It is not yet known how Colorado Gov. Bill Ritter’s proposed budget cuts for the current fiscal year will impact CU’s campuses and administration.
For the 2008-2009 fiscal year, which began on July 1 of last year and continues through to June 30 of this year, Ritter plans to reduce state government spending toward higher education by $30 million.
A concrete answer is still needed in order to determine just how much of the $30 million cut is going to be coming from the CU budget.
“We’re in a waiting game right now,” said Bronson Hilliard, director of Media Relations at CU. “It’s really, really difficult to say how it’s going to affect us.”
According to Hilliard, the last time the state had to make budget cuts from higher education was in 2002, and resulted in a disproportionate amount of funding being taken from the CU campuses and administration. At the time, CU was receiving 28 percent of public funding for higher education in the state, and the university ultimately was impacted by 41 percent of the cuts.

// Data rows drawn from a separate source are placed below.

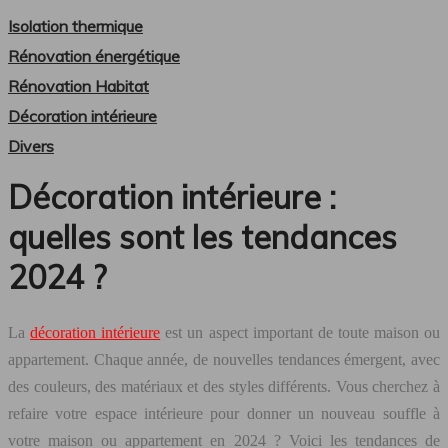
Isolation thermique
Rénovation énergétique
Rénovation Habitat
Décoration intérieure
Divers
Décoration intérieure :
quelles sont les tendances
2024 ?
La
décoration intérieure
est un aspect important de toute maison ou
appartement. Chaque année, de nouvelles tendances émergent, avec
des couleurs, des matériaux et des styles différents. Vous cherchez à
refaire votre espace intérieure pour donner un nouveau souffle à
votre maison ou appartement en 2024 ? Voici les tendances de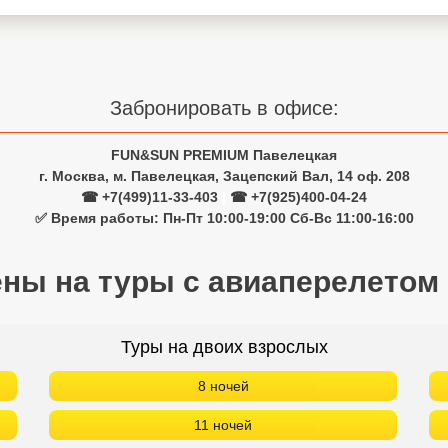
Забронировать в офисе:
FUN&SUN PREMIUM Павелецкая
г. Москва, м. Павелецкая, Зацепский Вал, 14 оф. 208
☎ +7(499)11-33-403
|
☎ +7(925)400-04-24
✅ Время работы: Пн-Пт 10:00-19:00 Сб-Вс 11:00-16:00
ены на туры с авиаперелетом
Туры на двоих взрослых
8 ночей
11 ночей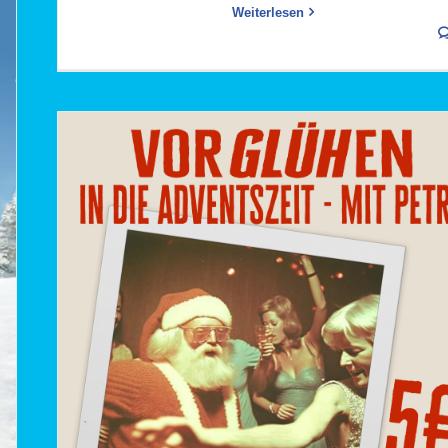
Weiterlesen
30 Jahre Schlagerparty „Stimmen in Aspik“ am 13
März 2026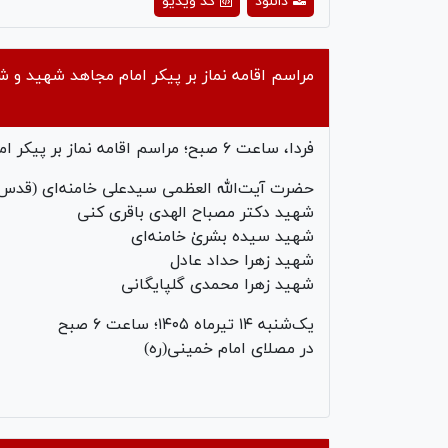
دانلود
کد ویدیو
deo
مراسم اقامه نماز بر پیکر امام مجاهد شهید و ش
فردا، ساعت ۶ صبح؛ مراسم اقامه نماز بر پیکر امام مجاهد شهید و شهدای خانواده ایشان
حضرت آیت‌الله العظمی سیدعلی خامنه‌ای (قدس‌الل
شهید دکتر مصباح الهدی باقری کنی
شهید سیده بشریٰ خامنه‌ای
شهید زهرا حداد عادل
شهید زهرا محمدی گلپایگانی
یک‌شنبه ۱۴ تیرماه ۱۴۰۵؛ ساعت ۶ صبح
در مصلای امام خمینی(ره)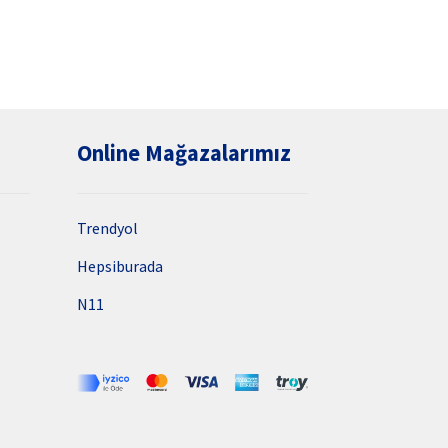
Online Mağazalarımız
Trendyol
Hepsiburada
N11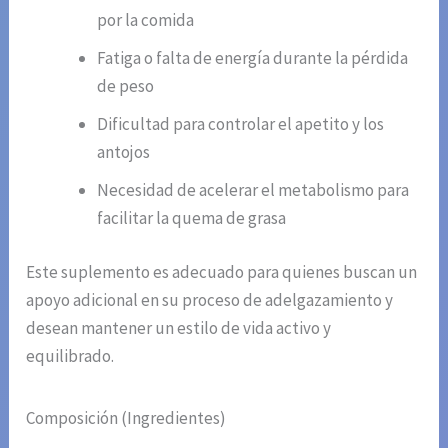
por la comida
Fatiga o falta de energía durante la pérdida
de peso
Dificultad para controlar el apetito y los
antojos
Necesidad de acelerar el metabolismo para
facilitar la quema de grasa
Este suplemento es adecuado para quienes buscan un
apoyo adicional en su proceso de adelgazamiento y
desean mantener un estilo de vida activo y
equilibrado.
Composición (Ingredientes)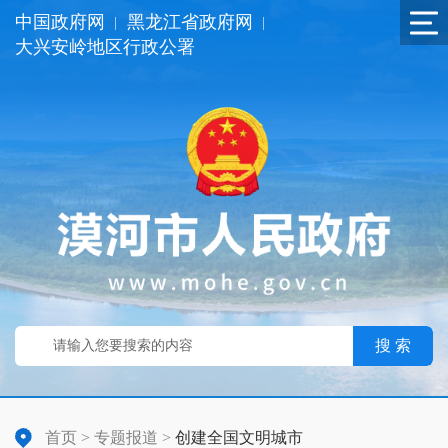
中国政府网
黑龙江省政府网
|
|
大兴安岭地区行政公署
搜 索
首页
>
专题报道
>
创建全国文明城市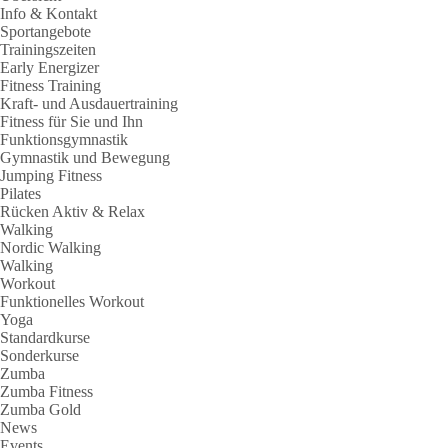
Info & Kontakt
Sportangebote
Trainingszeiten
Early Energizer
Fitness Training
Kraft- und Ausdauertraining
Fitness für Sie und Ihn
Funktionsgymnastik
Gymnastik und Bewegung
Jumping Fitness
Pilates
Rücken Aktiv & Relax
Walking
Nordic Walking
Walking
Workout
Funktionelles Workout
Yoga
Standardkurse
Sonderkurse
Zumba
Zumba Fitness
Zumba Gold
News
Events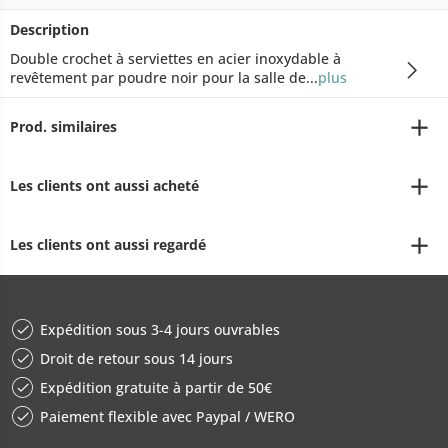
Description
Double crochet à serviettes en acier inoxydable à
revêtement par poudre noir pour la salle de...
plus
Prod. similaires
Les clients ont aussi acheté
Les clients ont aussi regardé
Expédition sous 3-4 jours ouvrables
Droit de retour sous 14 jours
Expédition gratuite à partir de 50€
Paiement flexible avec Paypal / WERO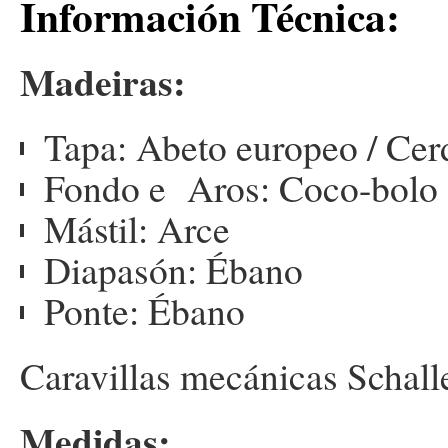
Información Técnica:
Madeiras:
Tapa: Abeto europeo / Cer
Fondo e Aros: Coco-bolo
Mástil: Arce
Diapasón: Ébano
Ponte: Ébano
Caravillas mecánicas Schal
Medidas:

This time around, it is estimated that the effects won’t be quite as severe. According to Ken McConnellogue, spokesman for the office of CU President Bruce Benson, CU will probably be on the receiving end of $7.9 million of the $30 million cut. This number is not final yet, but is the best information that McConnellogue can provide thus far.
McConnellogue and Evan Dreyer, spokesman for Ritter, explained that it is necessary for the state to reduce funding toward higher education as a result of the mandates the state constitution places on the allocation of state funding. According to McConnellogue, 80 percent of the state budget as it is today can’t be tapped into because of Colorado’s constitution.
Dreyer provided the example of Medicaid. The amount the state is currently allocating toward Medicaid cannot be reduced by law of Colorado’s constitution. It is for this reason that when the state is facing a billion dollar short fall as it is today, funds can only be taken from certain places, such as higher education, to make up for it.
CU students have differing reactions to the news that Ritter plans to make such a large reduction from funds allocated to higher education in Colorado.
“Hopefully it affects UCCS…a lot more,” said Ethan Vance, 19, a sophomore engineering physics major.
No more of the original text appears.